12. LIMITATION OF LIABILITY
a. Under no circumstances can CSK be held liable for indirect damages and/or consequential damages and/or related losses, including claims for daily fines or liquidated losses that the Purchaser may incur in relation to a third party, nor for the Purchaser’s operating losses, loss of time, lost delivery, loss of goodwill, loss of expected savings or similar losses in connection with any delay or defects in the sold product. Even though CSK may in exceptional circumstances waive claims or rights in relation to the Purchaser, this cannot be taken to mean that CSK has waived such claims or rights in cases other than that specifically agreed.
13. COPYRIGHT
a. All drawings, models and technical documents supplied to the Purchaser shall remain the property of CSK, and may not be copied or utilised in any unlawful manner.
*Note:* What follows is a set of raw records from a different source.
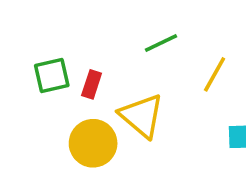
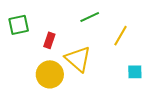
green square: (52, 76) -> (19, 25), moved

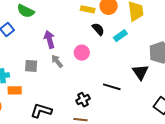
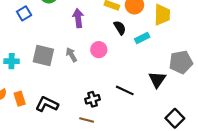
purple arrow: (49, 39) -> (78, 18), moved
gray square: (31, 66) -> (43, 56), size x1.5
orange rectangle: (15, 90) -> (20, 99), moved, turned 64

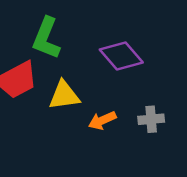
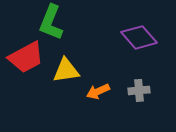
purple diamond: (121, 56) -> (139, 37), moved

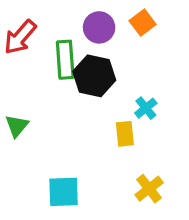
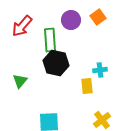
black hexagon: (94, 76) -> (56, 63), moved
cyan cross: (146, 108) -> (100, 70), turned 32

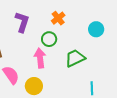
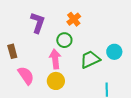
cyan circle: (96, 29) -> (114, 52), moved
yellow circle: (34, 86) -> (56, 81), moved

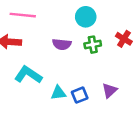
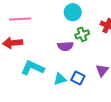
purple semicircle: (62, 44) -> (65, 46), moved
blue square: (80, 95) -> (78, 78), turned -32

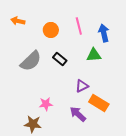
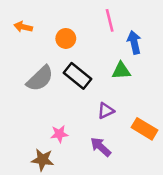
pink line: (79, 26) -> (110, 20), moved
black rectangle: (60, 59) -> (77, 76), size x1.5
orange rectangle: (99, 103) -> (144, 129), moved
b. For products manufactured in conformance with the Purchaser’s specifications, the Purchaser is responsible for any infringements of third party rights, for example, patent rights or other intellectual property rights.
14. FORCE MAJEURE
a. The following circumstances shall free CSK from liability when they occur subsequent to the conclusion of the agreement and prevent its fulfilment: labour conflicts and any other circumstance that is beyond the control of CSK, such as fire, war, pandemic, lockouts, strikes, mobilisation or unforeseen military conscription of corresponding scope, requisitioning, confiscation, currency restrictions, civil disobedience and unrest, deficiency of means of transport, natural disasters, general shortage of goods, discardment of major works, and defective or delayed performance by suppliers attributable to any of the circumstances named in this point.
b. CSK is entitled to terminate the agreement through written notification to the Purchaser, when its fulfilment of the agreement within a reasonable period has become impossible on account of one or more of the aforementioned circumstances, without the Purchaser being able to assert claims against CSK.
c. The Purchaser is only entitled to terminate a concluded agreement on account of delays on the part of CSK that are not due to force majeure if the said delay persists for more than three (3) months. If the Purchaser chooses to terminate the agreement, the Purchaser is only entitled to a refund of any already paid purchase price for the purchased delivery. The Purchaser cannot invoke remedies for breach of contract as a result of the arisen delay and is therefore precluded from bringing any claim for compensation of any kind.
15. LEGAL VENUE AND APPLICABLE LAW
a. Any agreement entered into with CSK shall be regulated and interpreted pursuant to Danish law, although such that the United Nations Convention on Contracts for the International Sales of Goods, 11 April 1980, and the International Sale of Goods Act, act no. 733 of 7 December 1988, shall not apply.
b. Any disputes arising between CSK and the Purchaser shall be finally settled at CSK’s preferred legal venue, which is either Voldgiftsnævnet (The Danish Building and Construction Arbitration Board) or a district court indicated by CSK.